## Dataset entries
== == ==
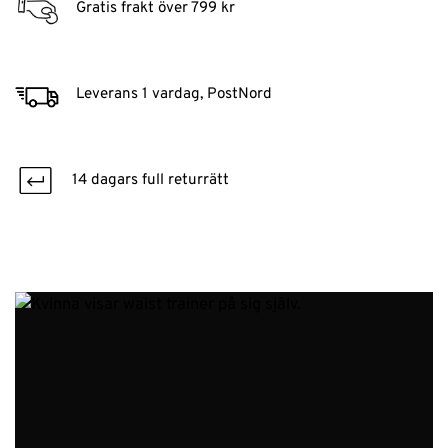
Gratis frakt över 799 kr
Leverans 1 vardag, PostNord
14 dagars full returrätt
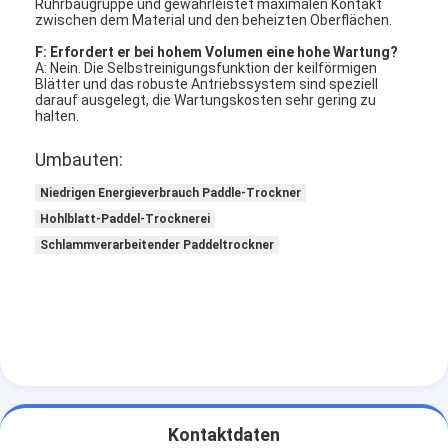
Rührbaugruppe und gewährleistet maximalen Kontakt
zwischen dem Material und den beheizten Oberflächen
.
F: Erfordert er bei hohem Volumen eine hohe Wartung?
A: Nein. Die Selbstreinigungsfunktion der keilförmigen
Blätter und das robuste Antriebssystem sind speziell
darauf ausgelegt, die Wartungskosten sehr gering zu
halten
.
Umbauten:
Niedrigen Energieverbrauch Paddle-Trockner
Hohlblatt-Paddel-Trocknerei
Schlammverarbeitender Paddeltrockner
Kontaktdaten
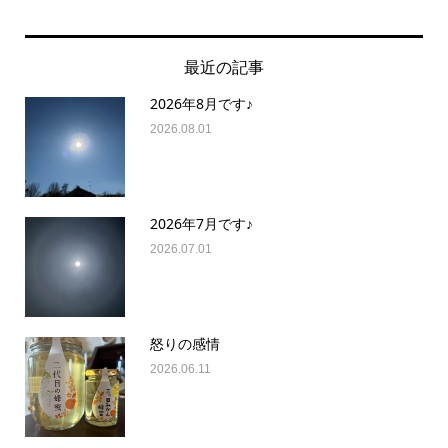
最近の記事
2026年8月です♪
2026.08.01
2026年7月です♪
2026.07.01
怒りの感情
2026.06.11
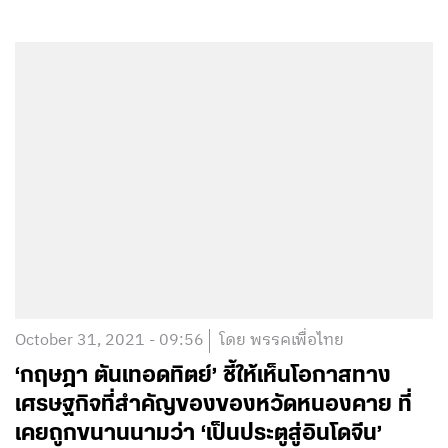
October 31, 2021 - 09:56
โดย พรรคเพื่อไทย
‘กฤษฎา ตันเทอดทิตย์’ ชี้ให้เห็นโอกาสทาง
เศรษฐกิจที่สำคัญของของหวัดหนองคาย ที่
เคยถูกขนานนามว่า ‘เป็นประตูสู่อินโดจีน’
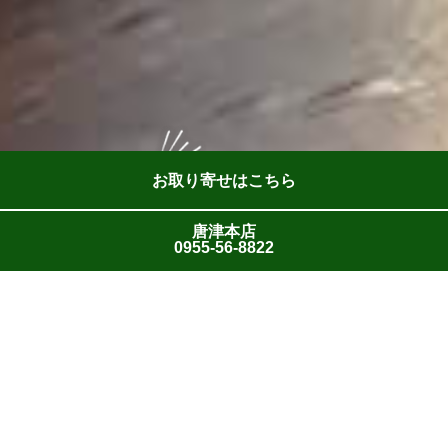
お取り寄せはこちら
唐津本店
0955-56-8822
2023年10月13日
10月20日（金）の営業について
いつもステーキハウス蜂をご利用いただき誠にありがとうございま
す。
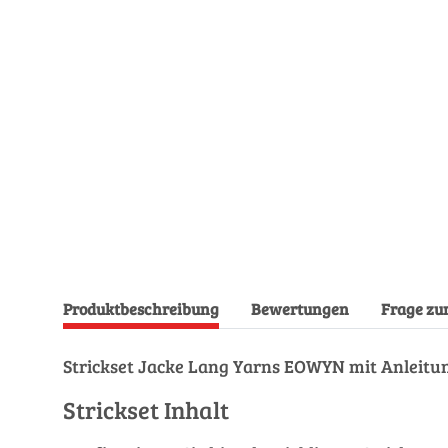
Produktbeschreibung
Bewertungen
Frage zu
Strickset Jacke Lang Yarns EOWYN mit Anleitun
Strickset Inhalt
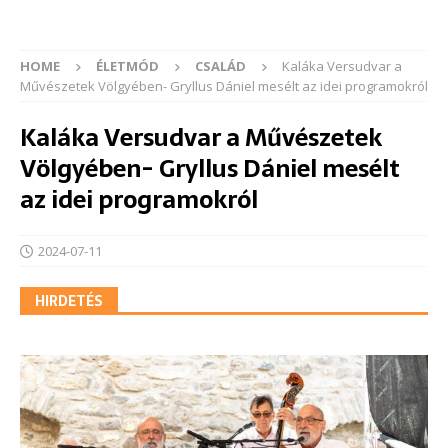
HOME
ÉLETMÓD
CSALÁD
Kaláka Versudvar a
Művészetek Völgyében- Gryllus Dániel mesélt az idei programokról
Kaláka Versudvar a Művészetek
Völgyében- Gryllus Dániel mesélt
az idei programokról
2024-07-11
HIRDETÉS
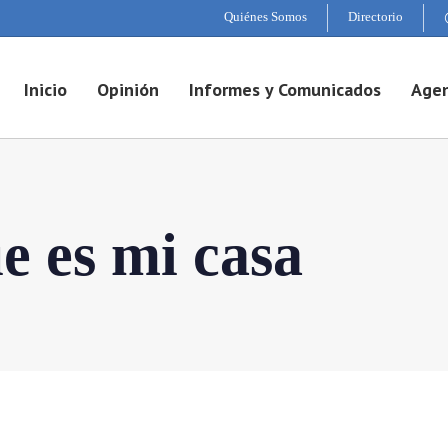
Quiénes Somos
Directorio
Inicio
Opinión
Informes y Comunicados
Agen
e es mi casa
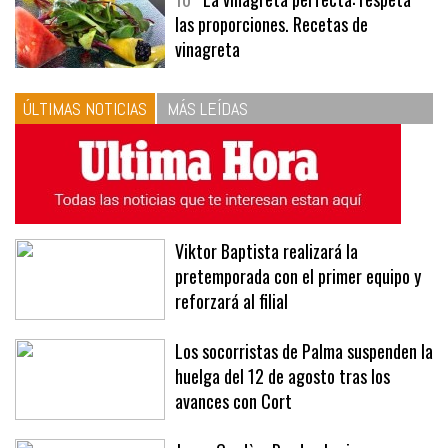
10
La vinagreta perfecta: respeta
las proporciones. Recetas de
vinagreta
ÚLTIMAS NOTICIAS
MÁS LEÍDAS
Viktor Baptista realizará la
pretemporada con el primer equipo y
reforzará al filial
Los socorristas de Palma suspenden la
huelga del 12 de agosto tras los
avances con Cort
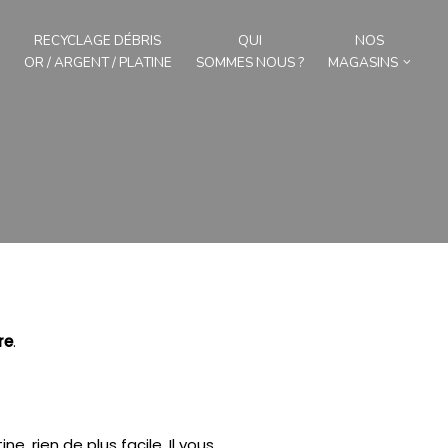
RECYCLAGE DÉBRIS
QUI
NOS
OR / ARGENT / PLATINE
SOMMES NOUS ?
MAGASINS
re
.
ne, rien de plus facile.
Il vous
== == ==
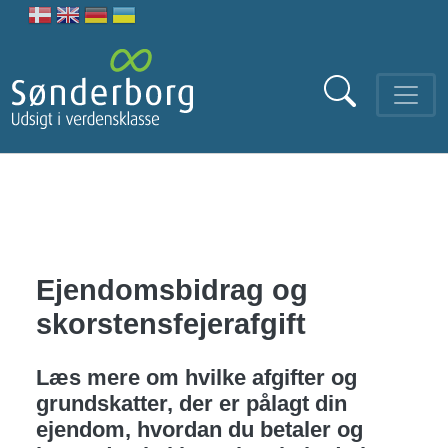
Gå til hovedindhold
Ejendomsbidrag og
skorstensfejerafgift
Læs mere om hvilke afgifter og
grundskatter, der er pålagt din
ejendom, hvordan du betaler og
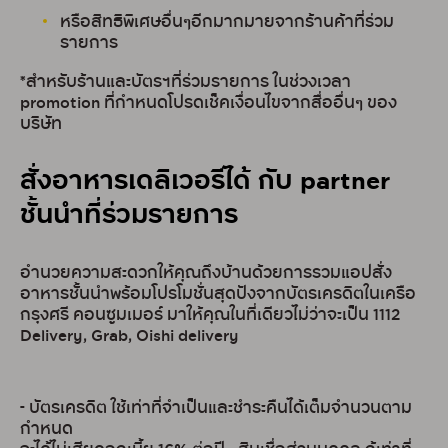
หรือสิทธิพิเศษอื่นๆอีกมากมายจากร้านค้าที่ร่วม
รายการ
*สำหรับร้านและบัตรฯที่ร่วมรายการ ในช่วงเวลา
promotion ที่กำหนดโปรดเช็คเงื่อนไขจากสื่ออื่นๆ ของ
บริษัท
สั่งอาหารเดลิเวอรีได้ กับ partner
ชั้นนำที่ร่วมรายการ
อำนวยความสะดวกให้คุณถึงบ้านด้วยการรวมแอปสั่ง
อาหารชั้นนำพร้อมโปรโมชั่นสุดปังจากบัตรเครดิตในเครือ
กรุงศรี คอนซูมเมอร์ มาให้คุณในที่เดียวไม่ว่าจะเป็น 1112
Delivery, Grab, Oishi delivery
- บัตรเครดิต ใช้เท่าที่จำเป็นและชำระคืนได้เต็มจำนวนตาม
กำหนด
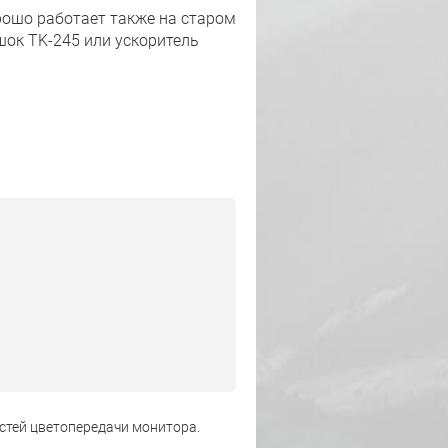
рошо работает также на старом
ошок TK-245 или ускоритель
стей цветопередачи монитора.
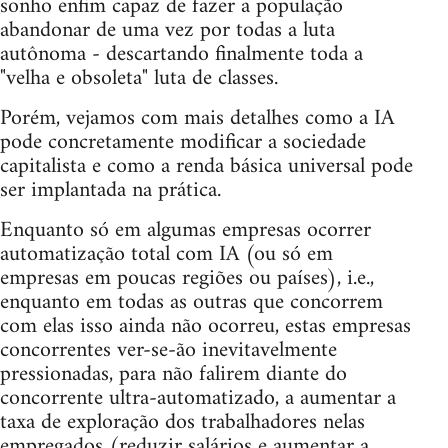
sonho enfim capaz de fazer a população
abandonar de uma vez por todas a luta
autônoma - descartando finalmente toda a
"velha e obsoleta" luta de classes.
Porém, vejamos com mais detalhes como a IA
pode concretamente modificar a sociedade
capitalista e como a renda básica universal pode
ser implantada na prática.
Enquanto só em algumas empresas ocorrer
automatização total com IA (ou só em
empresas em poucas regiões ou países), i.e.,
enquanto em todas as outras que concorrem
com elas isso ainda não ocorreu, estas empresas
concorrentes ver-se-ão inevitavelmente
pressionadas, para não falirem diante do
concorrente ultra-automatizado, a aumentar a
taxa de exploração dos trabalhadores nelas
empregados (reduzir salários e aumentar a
== == ==
## Problem statement
Range to copy from the records above: the line containing "Művészetek Völgyében- Gryllus" to the line containing "Los socorristas de Palma suspenden la", both included. Output those lines exactly and only those, skipping pictures.

## Answer to this task
Művészetek Völgyében- Gryllus Dániel mesélt az idei programokról
Kaláka Versudvar a Művészetek
Völgyében- Gryllus Dániel mesélt
az idei programokról
2024-07-11
HIRDETÉS
Quiénes Somos
Directorio
Inicio
Opinión
Informes y Comunicados
Agen
e es mi casa
10
La vinagreta perfecta: respeta
las proporciones. Recetas de
vinagreta
ÚLTIMAS NOTICIAS
MÁS LEÍDAS
Viktor Baptista realizará la
pretemporada con el primer equipo y
reforzará al filial
Los socorristas de Palma suspenden la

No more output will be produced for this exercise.